The papers Temporal Task And Motion Planning with Metric Time for Multiple Object Navigation, by Elisa Tosello, Alessandro Valentini and Andrea Micheli, and Automatic Selection of Macro-Events for Heuristic-Search Temporal Planning by Alessandro La Farciola, Alessandro Valentini and Andrea Micheli was accepted for the 39th Annual AAAI Conference on Artificial Intelligence.
Temporal Task And Motion Planning with Metric Time for Multiple Object Navigation
Abstract: Integrating metric time into Task And Motion Planning (TAMP) is challenging, especially with simultaneous object motion. Existing work focuses on classical and numeric TAMP, not considering deadlines, motions overlapping in time, and other temporal constraints. In this paper, we fill this gap by formalizing Temporal Task and Motion Planning (TTAMP) for multi-object navigation. We propose a novel interleaved planning technique for this problem, which leverages incremental Satisfiability Modulo Theory to ensure efficient reasoning on deadlines and action duration coupled with a motion planner supporting simultaneous object motion. Geometric data on encountered obstacles prunes unreachable symbolic regions, while temporal bounds limit the geometric search space. For multiple moving objects, our algorithm contextualizes the conflicts learned from the motion planner on overlapping actionsgit so that entire classes of temporal plans are pruned from the search space of the task planner, ensuring the eventual termination of the interplay. We provide a comprehensive benchmark suite and demonstrate the effectiveness of our solver in leveraging these scenarios.
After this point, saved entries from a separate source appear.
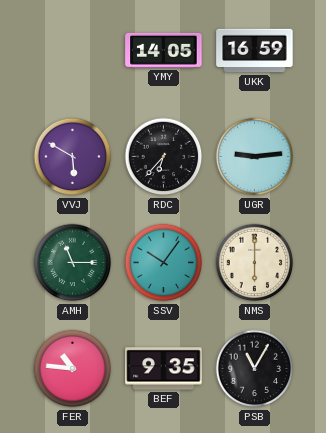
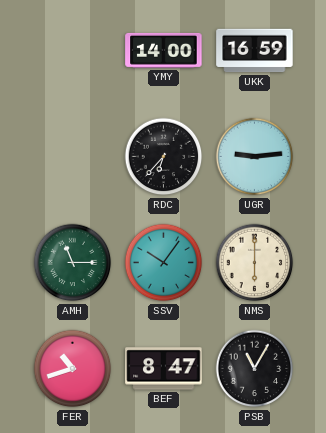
YMY: 14:05 -> 14:00
VVJ: 5:50 -> none
FER: 10:46 -> 10:42
BEF: 9:35 -> 8:47
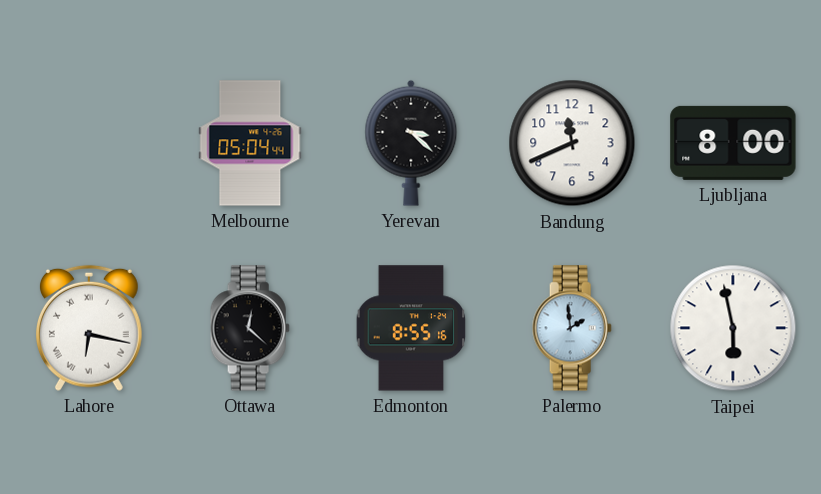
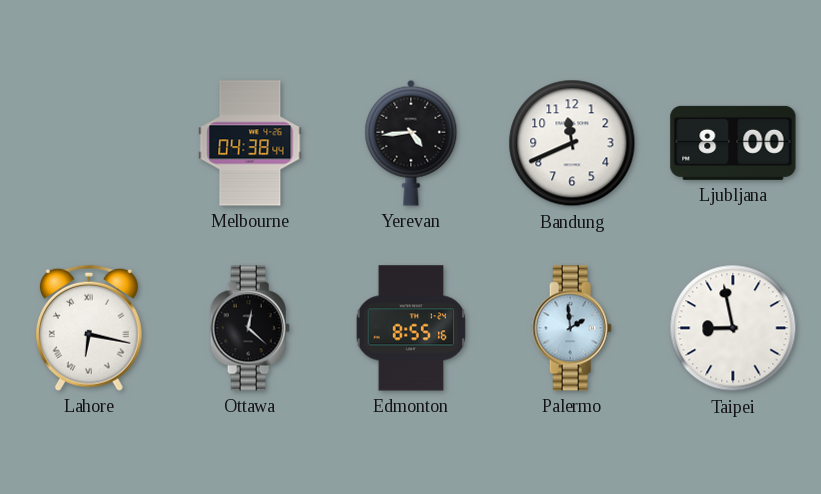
Melbourne: 05:04 -> 04:38
Yerevan: 3:22 -> 4:44
Taipei: 5:58 -> 8:58
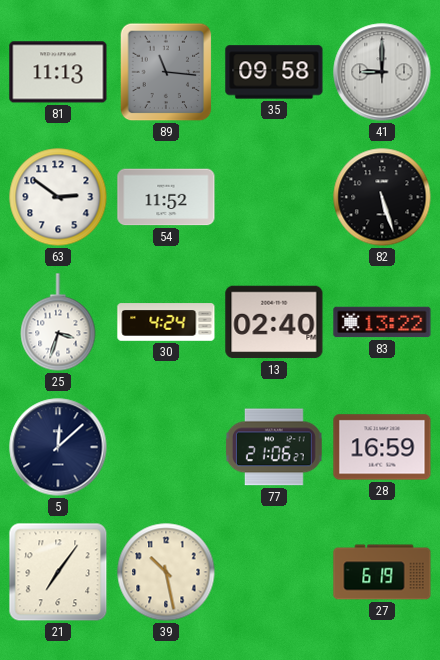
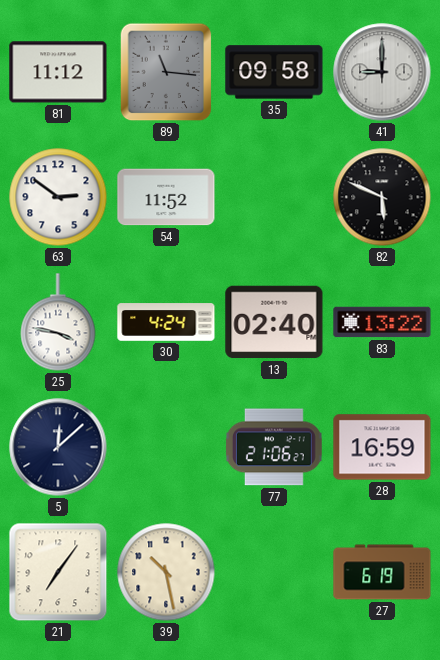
81: 11:13 -> 11:12
82: 5:27 -> 5:49
25: 3:33 -> 3:47
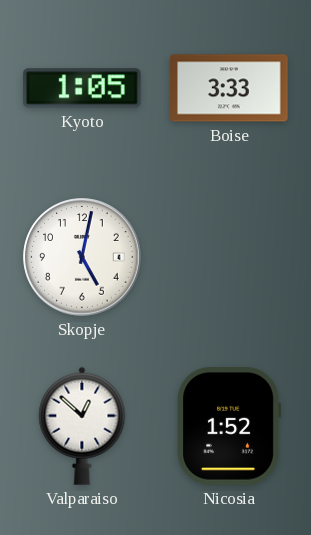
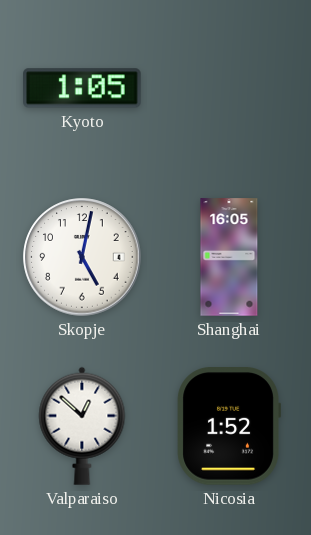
Boise: 3:33 -> none
Shanghai: none -> 16:05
Automatic Selection of Macro-Events for Heuristic-Search Temporal Planning
Abstract: One of the major techniques to tackle temporal planning problems is heuristic search augmented with a symbolic representation of time in the states. Adding composite actions (macro-actions) to the problem is a simple and powerful approach to create ``shortcuts'' in the search space, at the cost of increasing the branching factor of the problem and thus the execution time of a heuristic search planner. Hence, it is of paramount importance to select the right macro-actions and minimize their number to optimize the planner performance. In this paper, we introduce "macro-events": a simple, yet powerful, "shortcut" model similar to macro-actions for the case of temporal planning. Then, we present a novel ranking function to extract and select a suitable set of macro-events from a dataset of valid plans. In our ranking approach, we consider an estimation of the hypothetical search space for a blind search under four different exploitation schemata. Finally, we experimentally demonstrate that the proposed approach yields a substantial performance improvement for a state-of-the-art temporal planner.